Most recently, her study of 19th-century ships' surgeons, Rough Medicine, developed her theme somewhat into the painful region of scurvy, amputation, tropical disease and their imaginative treatments.
She is now getting acquainted with New Zealand history which is short and complex with much that has never been properly covered.
In the process she has uncovered some rip-roaring yarns.
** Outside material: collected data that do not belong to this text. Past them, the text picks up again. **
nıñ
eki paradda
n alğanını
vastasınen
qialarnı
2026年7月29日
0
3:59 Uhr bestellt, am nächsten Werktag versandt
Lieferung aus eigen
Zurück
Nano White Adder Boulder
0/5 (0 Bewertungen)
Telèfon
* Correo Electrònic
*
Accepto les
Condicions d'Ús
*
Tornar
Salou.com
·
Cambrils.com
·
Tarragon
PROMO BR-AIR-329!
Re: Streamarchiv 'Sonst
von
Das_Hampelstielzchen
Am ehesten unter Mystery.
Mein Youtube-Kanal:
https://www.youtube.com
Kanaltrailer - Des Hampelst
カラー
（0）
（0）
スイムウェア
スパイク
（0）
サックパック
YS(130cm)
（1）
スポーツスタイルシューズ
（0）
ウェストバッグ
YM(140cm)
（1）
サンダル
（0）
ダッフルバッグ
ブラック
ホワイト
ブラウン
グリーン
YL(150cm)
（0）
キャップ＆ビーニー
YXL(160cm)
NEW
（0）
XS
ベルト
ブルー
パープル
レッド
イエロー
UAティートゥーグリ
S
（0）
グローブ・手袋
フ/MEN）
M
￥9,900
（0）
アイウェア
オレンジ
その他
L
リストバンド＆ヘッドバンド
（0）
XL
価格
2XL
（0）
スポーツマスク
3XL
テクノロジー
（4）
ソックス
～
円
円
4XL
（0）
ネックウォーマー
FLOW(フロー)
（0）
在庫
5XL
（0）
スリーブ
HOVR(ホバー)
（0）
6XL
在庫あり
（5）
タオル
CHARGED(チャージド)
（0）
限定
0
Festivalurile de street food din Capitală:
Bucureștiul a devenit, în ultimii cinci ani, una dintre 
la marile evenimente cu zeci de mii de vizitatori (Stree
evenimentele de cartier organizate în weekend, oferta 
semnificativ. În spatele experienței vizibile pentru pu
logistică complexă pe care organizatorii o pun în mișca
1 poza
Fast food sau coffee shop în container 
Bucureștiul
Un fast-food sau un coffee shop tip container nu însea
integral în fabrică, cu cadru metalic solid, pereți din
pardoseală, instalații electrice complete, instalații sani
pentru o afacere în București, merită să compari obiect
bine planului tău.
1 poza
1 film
For example there is the story of the guano carrier that visited Wellington in 1873, where the crew, tired of being beaten, had overthrown the captain and put the mate in charge.
The British consul threw the crew into jail and freed the captain, but Wellington was in an uproar over the case, with citizens taking the part of the underdog crew, forming a defence fund, getting lawyers and holding banquets.
"Staid old Wellington," Druett laughs.
She has always loved the sea although, despite the rather piratical photo of her on the jackets of her books, she doesn't pine for her own briny adventures.
"I like my comforts," she says.
Instead, she lives vicariously, her office adorned with seafaring posters, her nose stuck in the manuscripts left behind by romantic dreamers who could write.
Like one of her sailors of old, Druett has grabbed the good wind and set sail.
* Joan Druett is appearing at 2.15 pm tomorrow at the Going West Books and Writers Festival. The festival runs throughout this weekend from 9 am each morning, at the Titirangi War Memorial Hall.